◆ Dataset excerpts:
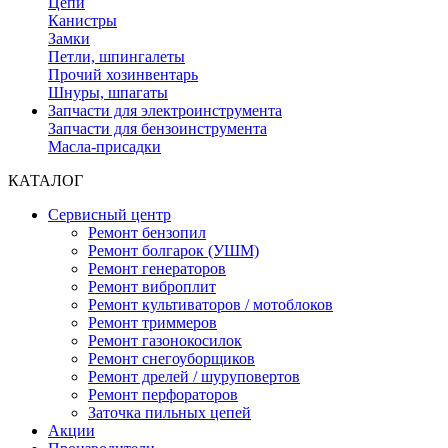
Цепи
Канистры
Замки
Петли, шпингалеты
Прочий хозинвентарь
Шнуры, шпагаты
Запчасти для электроинструмента
Запчасти для бензоинструмента
Масла-присадки
КАТАЛОГ
Сервисный центр
Ремонт бензопил
Ремонт болгарок (УШМ)
Ремонт генераторов
Ремонт виброплит
Ремонт культиваторов / мотоблоков
Ремонт триммеров
Ремонт газонокосилок
Ремонт снегоуборщиков
Ремонт дрелей / шуруповертов
Ремонт перфораторов
Заточка пильных цепей
Акции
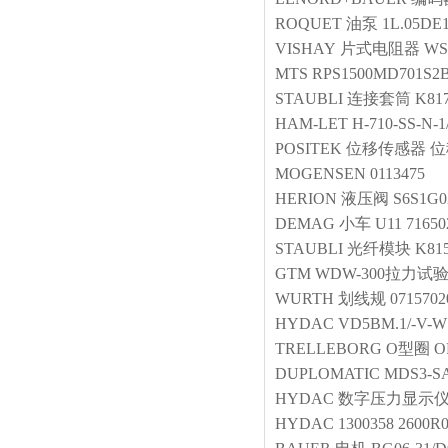
ROQUET
油泵
1L.05DE
VISHAY
片式电阻器
WS
MTS
RPS1500MD701S2B
STAUBLI
连接套筒
K81
HAM-LET
H-710-SS-N-1
POSITEK
位移传感器
位
MOGENSEN
0113475
HERION
液压阀
S6S1G0
DEMAG
小车
U11 71650
STAUBLI
光纤模块
K81
GTM
WDW-300拉力
WURTH
划线规
0715702
HYDAC
VD5BM.1/-V-W
TRELLEBORG
O型圈
O
DUPLOMATIC
MDS3-SA
HYDAC
数字压力显示
HYDAC
1300358 2600R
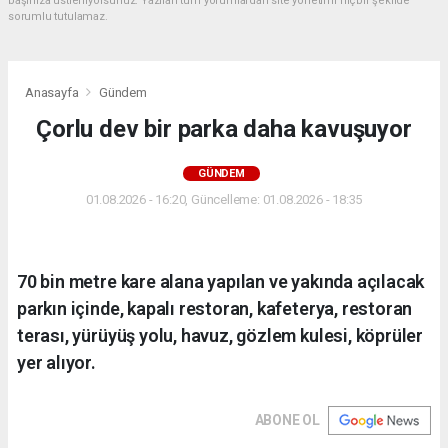
başınıza üstleniyorsunuz. Yazılan tüm yorumlardan site yönetimi hiçbir şekilde
sorumlu tutulamaz.
Anasayfa
Gündem
Çorlu dev bir parka daha kavuşuyor
GÜNDEM
01.08.2026 - 16:20, Güncelleme: 01.08.2026 - 18:35
70 bin metre kare alana yapılan ve yakında açılacak
parkın içinde, kapalı restoran, kafeterya, restoran
terası, yürüyüş yolu, havuz, gözlem kulesi, köprüler
yer alıyor.
ABONE OL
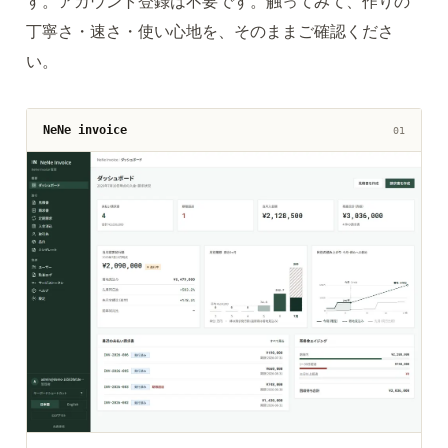
す。アカウント登録は不要です。触ってみて、作りの
丁寧さ・速さ・使い心地を、そのままご確認くださ
い。
NeNe invoice
01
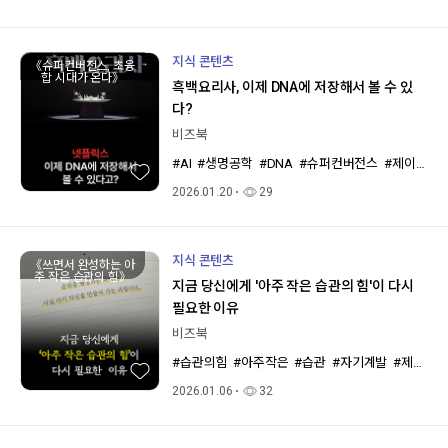
지식 콘텐츠
《슈퍼컨버전스, 초융
합 시대가 온다》
흑백요리사, 이제 DNA에 저장해서 볼 수 있
다?
비즈북
#AI
#생명공학
#DNA
#슈퍼컨버전스
#제이미메츨
2026.01.20
29
지식 콘텐츠
《쓰면서 완성하는 아
주 작은 습관의 힘》
지금 당신에게 '아주 작은 습관의 힘'이 다시
필요한 이유
비즈북
#습관의힘
#아주작은
#습관
#자기계발
#제임스클리어
2026.01.06
32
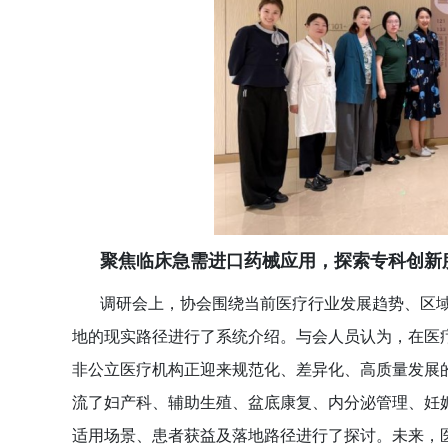
聚焦临床急需进口药械应用，探索专科创新
调研会上，协会围绕当前医疗行业发展趋势、区
地的现实路径进行了系统介绍。与会人员认为，在医
非公立医疗机构正迎来规范化、差异化、高质量发展
流了妇产科、辅助生殖、盆底康复、内分泌管理、妊
适用场景、患者获益及落地路径进行了探讨。未来，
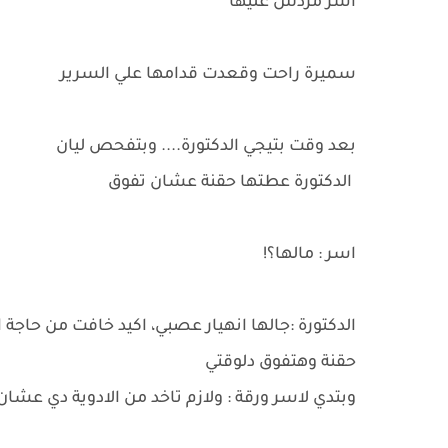
اسر مردش عليها
سميرة راحت وقعدت قدامها علي السرير
بعد وقت بتيجي الدكتورة.... وبتفحص ليان
الدكتورة عطتها حقنة عشان تفوق
اسر : مالها؟!
الدكتورة :جالها انهيار عصبي، اكيد خافت من حاجة
حقنة وهتفوق دلوقتي
وبتدي لاسر ورقة : ولازم تاخد من الادوية دي عشان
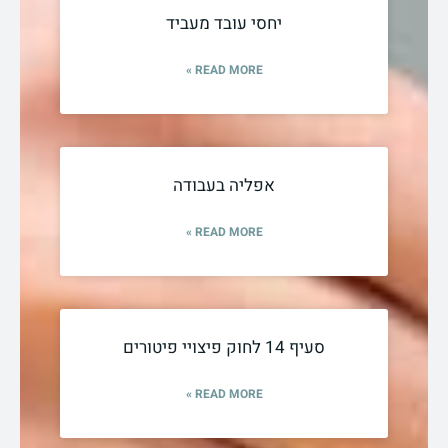
יחסי עובד מעביד
READ MORE »
אפליה בעבודה
READ MORE »
סעיף 14 לחוק פיצויי פיטורים
READ MORE »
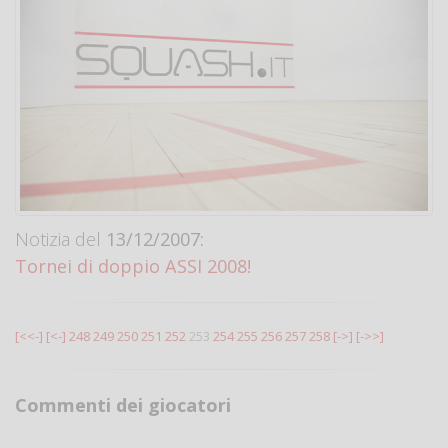
Notizia del
13/12/2007:
Tornei di doppio ASSI 2008!
[<<-]
[<-]
248
249
250
251
252
253
254
255
256
257
258
[->]
[->>]
Commenti dei giocatori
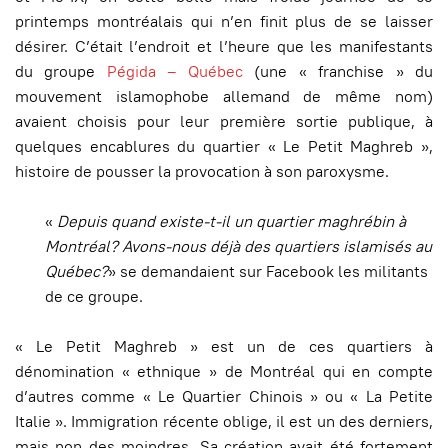
printemps montréalais qui n’en finit plus de se laisser
désirer. C’était l’endroit et l’heure que les manifestants
du groupe
Pégida – Québec
(une « franchise » du
mouvement islamophobe allemand de même nom)
avaient choisis pour leur première sortie publique, à
quelques encablures du quartier « Le Petit Maghreb »,
histoire de pousser la provocation à son paroxysme.
«
Depuis quand existe-t-il un quartier maghrébin à
Montréal? Avons-nous déjà des quartiers islamisés au
Québec?
» se demandaient sur Facebook les militants
de ce groupe.
« Le Petit Maghreb » est un de ces quartiers à
dénomination « ethnique » de Montréal qui en compte
d’autres comme « Le Quartier Chinois » ou « La Petite
Italie ».
Immigration récente oblige, il est un des derniers,
mais non des moindres. Sa création avait été fortement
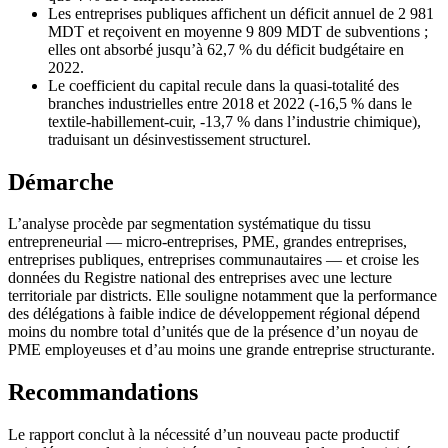
Les entreprises publiques affichent un déficit annuel de 2 981
MDT et reçoivent en moyenne 9 809 MDT de subventions ;
elles ont absorbé jusqu’à 62,7 % du déficit budgétaire en
2022.
Le coefficient du capital recule dans la quasi-totalité des
branches industrielles entre 2018 et 2022 (-16,5 % dans le
textile-habillement-cuir, -13,7 % dans l’industrie chimique),
traduisant un désinvestissement structurel.
Démarche
L’analyse procède par segmentation systématique du tissu
entrepreneurial — micro-entreprises, PME, grandes entreprises,
entreprises publiques, entreprises communautaires — et croise les
données du Registre national des entreprises avec une lecture
territoriale par districts. Elle souligne notamment que la performance
des délégations à faible indice de développement régional dépend
moins du nombre total d’unités que de la présence d’un noyau de
PME employeuses et d’au moins une grande entreprise structurante.
Recommandations
Le rapport conclut à la nécessité d’un nouveau pacte productif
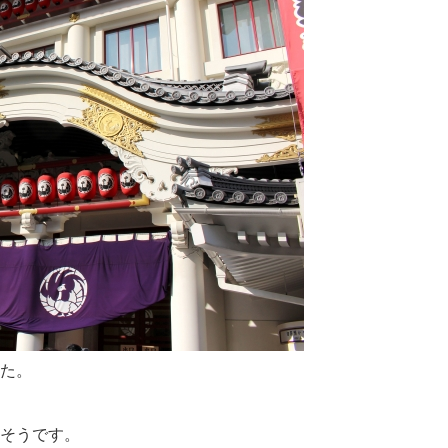
た。
そうです。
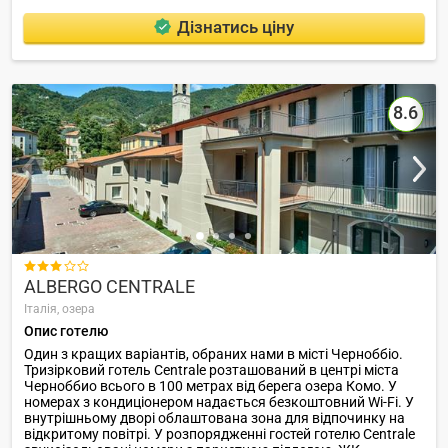
Дізнатись ціну
8.6

ALBERGO CENTRALE
Італія,
озера
Опис готелю
Один з кращих варіантів, обраних нами в місті Черноббіо.
Тризірковий готель Centrale розташований в центрі міста
Черноббио всього в 100 метрах від берега озера Комо. У
номерах з кондиціонером надається безкоштовний Wi-Fi. У
внутрішньому дворі облаштована зона для відпочинку на
відкритому повітрі. У розпорядженні гостей готелю Centrale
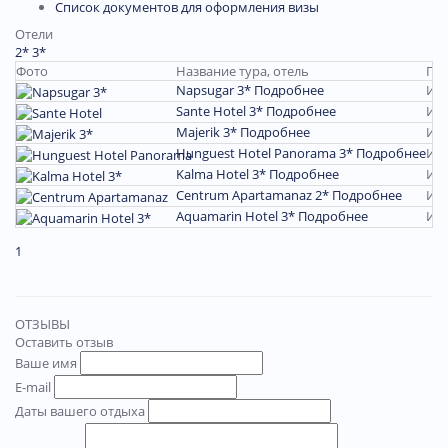
Список документов для оформления визы
Отели
2*
3*
Фото
Название тура, отель
Пер
Napsugar 3*
Подробнее
Ию
Sante Hotel 3*
Подробнее
Ию
Majerik 3*
Подробнее
Ию
Hunguest Hotel Panorama 3*
Подробнее
Ию
Kalma Hotel 3*
Подробнее
Ию
Centrum Apartamanaz 2*
Подробнее
Ию
Aquamarin Hotel 3*
Подробнее
Ию
1
ОТЗЫВЫ
Оставить отзыв
Ваше имя
E-mail
Даты вашего отдыха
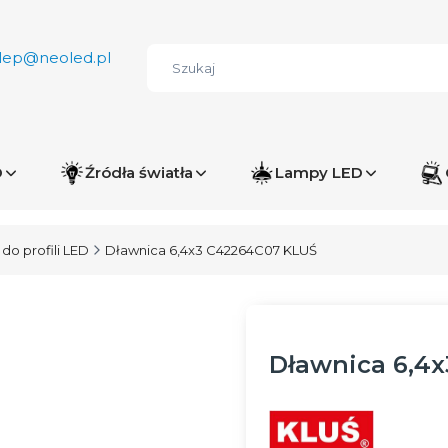
lep@neoled.pl
D
Źródła światła
Lampy LED
do profili LED
Dławnica 6,4x3 C42264C07 KLUŚ
Dławnica 6,4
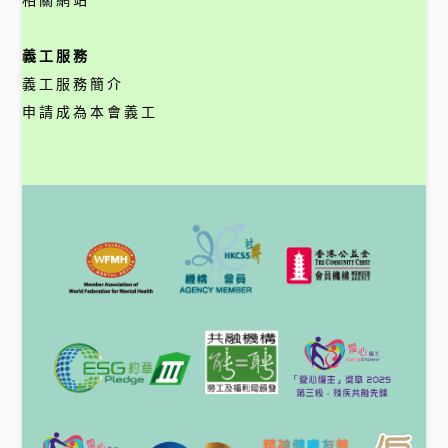
相關網站
義工服務
義工服務簡介
申請成為本會義工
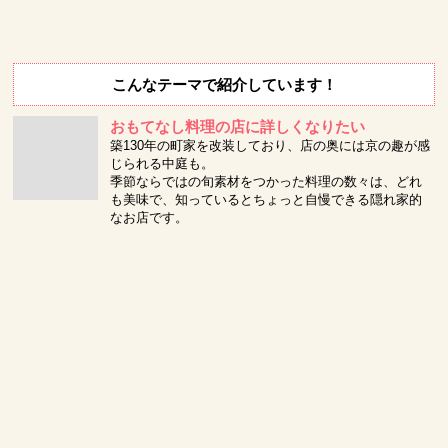
こんなテーマで紹介しています！
おもてなし料理の店に詳しくなりたい
築130年の町家を改装しており、店の奥には京の趣が感
じられる中庭も。
季節ならではの旬素材をつかった料理の数々は、どれ
も美味で、知っているとちょっと自慢できる隠れ家的
なお店です。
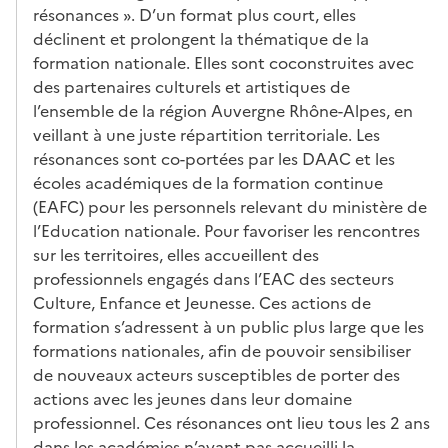
résonances ». D’un format plus court, elles
déclinent et prolongent la thématique de la
formation nationale. Elles sont coconstruites avec
des partenaires culturels et artistiques de
l’ensemble de la région Auvergne Rhône-Alpes, en
veillant à une juste répartition territoriale. Les
résonances sont co-portées par les DAAC et les
écoles académiques de la formation continue
(EAFC) pour les personnels relevant du ministère de
l’Education nationale. Pour favoriser les rencontres
sur les territoires, elles accueillent des
professionnels engagés dans l’EAC des secteurs
Culture, Enfance et Jeunesse. Ces actions de
formation s’adressent à un public plus large que les
formations nationales, afin de pouvoir sensibiliser
de nouveaux acteurs susceptibles de porter des
actions avec les jeunes dans leur domaine
professionnel. Ces résonances ont lieu tous les 2 ans
dans les académies n’ayant pas accueilli la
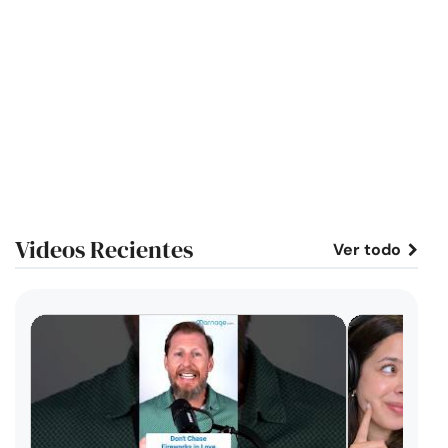
Videos Recientes
Ver todo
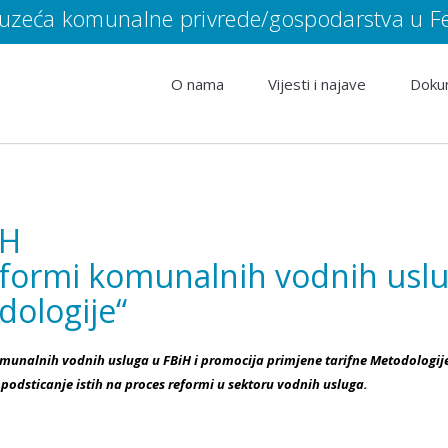
eća komunalne privrede/gospodarstva u Fed
O nama
Vijesti i najave
Doku
iH
formi komunalnih vodnih uslug
dologije“
omunalnih vodnih usluga u FBiH i promocija primjene tarifne Metodologij
 podsticanje istih na proces reformi u sektoru vodnih usluga.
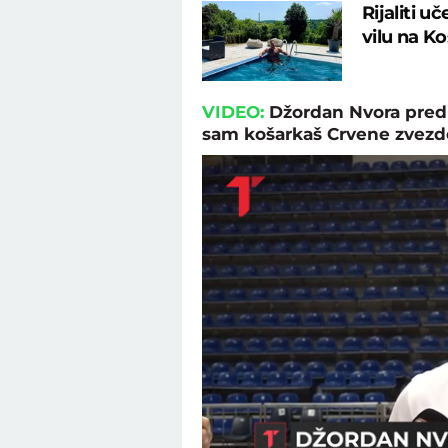
Rijaliti u
vilu na K
VIDEO:
Džordan Nvora pred
sam košarkaš Crvene zvezd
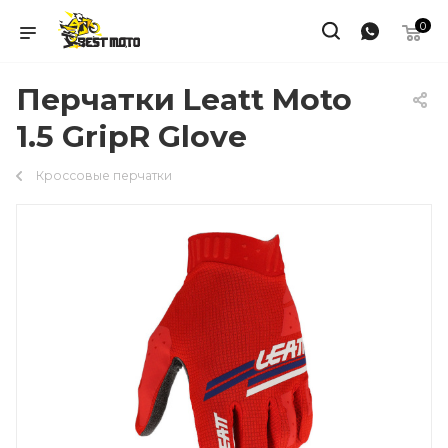
0
Перчатки Leatt Moto
1.5 GripR Glove
Кроссовые перчатки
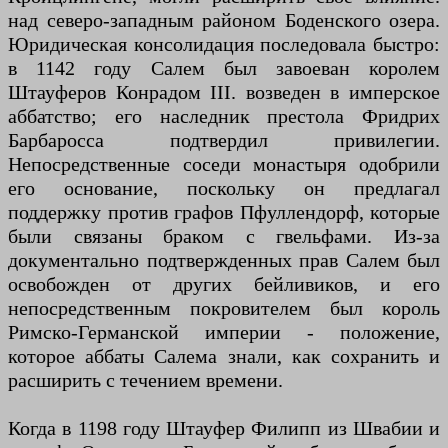
над северо-западным районом Боденского озера.
Юридическая консолидация последовала быстро:
в 1142 году Салем был завоеван королем
Штауферов Конрадом III. возведен в имперское
аббатство; его наследник престола Фридрих
Барбаросса подтвердил привилегии.
Непосредственные соседи монастыря одобрили
его основание, поскольку он предлагал
поддержку против графов Пфуллендорф, которые
были связаны браком с гвельфами. Из-за
документально подтвержденных прав Салем был
освобожден от других бейливиков, и его
непосредственным покровителем был король
Римско-Германской империи - положение,
которое аббаты Салема знали, как сохранить и
расширить с течением времени.
Когда в 1198 году Штауфер Филипп из Швабии и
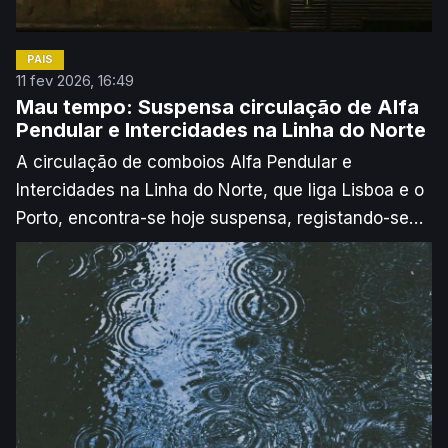
PAÍS
11 fev 2026, 16:49
Mau tempo: Suspensa circulação de Alfa
Pendular e Intercidades na Linha do Norte
A circulação de comboios Alfa Pendular e
Intercidades na Linha do Norte, que liga Lisboa e o
Porto, encontra-se hoje suspensa, registando-se
também perturbações nas linhas da Beira Baixa,
Beira Alta, Cascais, Douro, Oeste e Urbanos de
Coimbra.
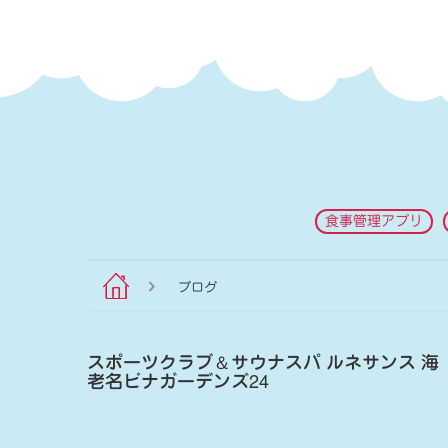
食事管理アプリ
ブログ
スポーツクラブ
＆
サウナスパ ルネサンス 海
老名ビナガーデンズ24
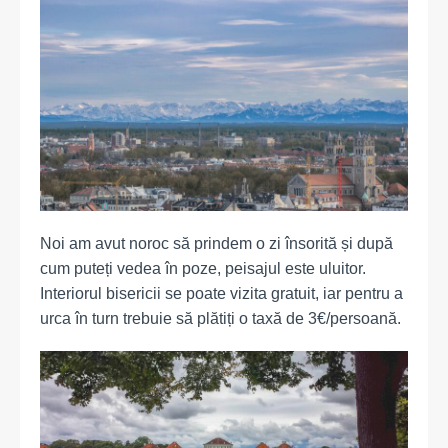
Noi am avut noroc să prindem o zi însorită și după
cum puteți vedea în poze, peisajul este uluitor.
Interiorul bisericii se poate vizita gratuit, iar pentru a
urca în turn trebuie să plătiți o taxă de 3€/persoană.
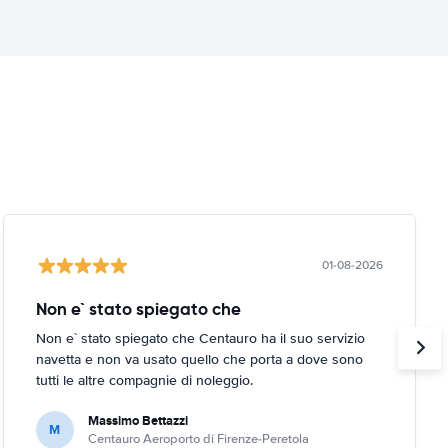
01-08-2026
Non e` stato spiegato che
Non e` stato spiegato che Centauro ha il suo servizio
navetta e non va usato quello che porta a dove sono
tutti le altre compagnie di noleggio.
Massimo Bettazzi
M
Centauro Aeroporto di Firenze-Peretola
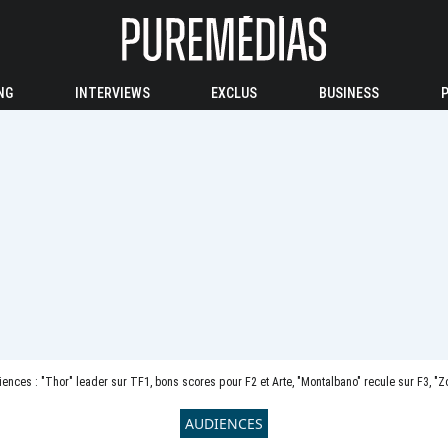
NG
INTERVIEWS
EXCLUS
BUSINESS
ences : "Thor" leader sur TF1, bons scores pour F2 et Arte, "Montalbano" recule sur F3, "Z
AUDIENCES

◆ Directions for this task: Above this task is a listing with pictures in it. Retype only the lines from the one containing "Immigration récente oblige, il" through the one containing "Recommandations", both included, and not the pictures.

◆ Answer space:
Immigration récente oblige, il est un des derniers,
mais non des moindres. Sa création avait été fortement
Les entreprises publiques affichent un déficit annuel de 2 981
MDT et reçoivent en moyenne 9 809 MDT de subventions ;
elles ont absorbé jusqu’à 62,7 % du déficit budgétaire en
2022.
Le coefficient du capital recule dans la quasi-totalité des
branches industrielles entre 2018 et 2022 (-16,5 % dans le
textile-habillement-cuir, -13,7 % dans l’industrie chimique),
traduisant un désinvestissement structurel.
Démarche
L’analyse procède par segmentation systématique du tissu
entrepreneurial — micro-entreprises, PME, grandes entreprises,
entreprises publiques, entreprises communautaires — et croise les
données du Registre national des entreprises avec une lecture
territoriale par districts. Elle souligne notamment que la performance
des délégations à faible indice de développement régional dépend
moins du nombre total d’unités que de la présence d’un noyau de
PME employeuses et d’au moins une grande entreprise structurante.
Recommandations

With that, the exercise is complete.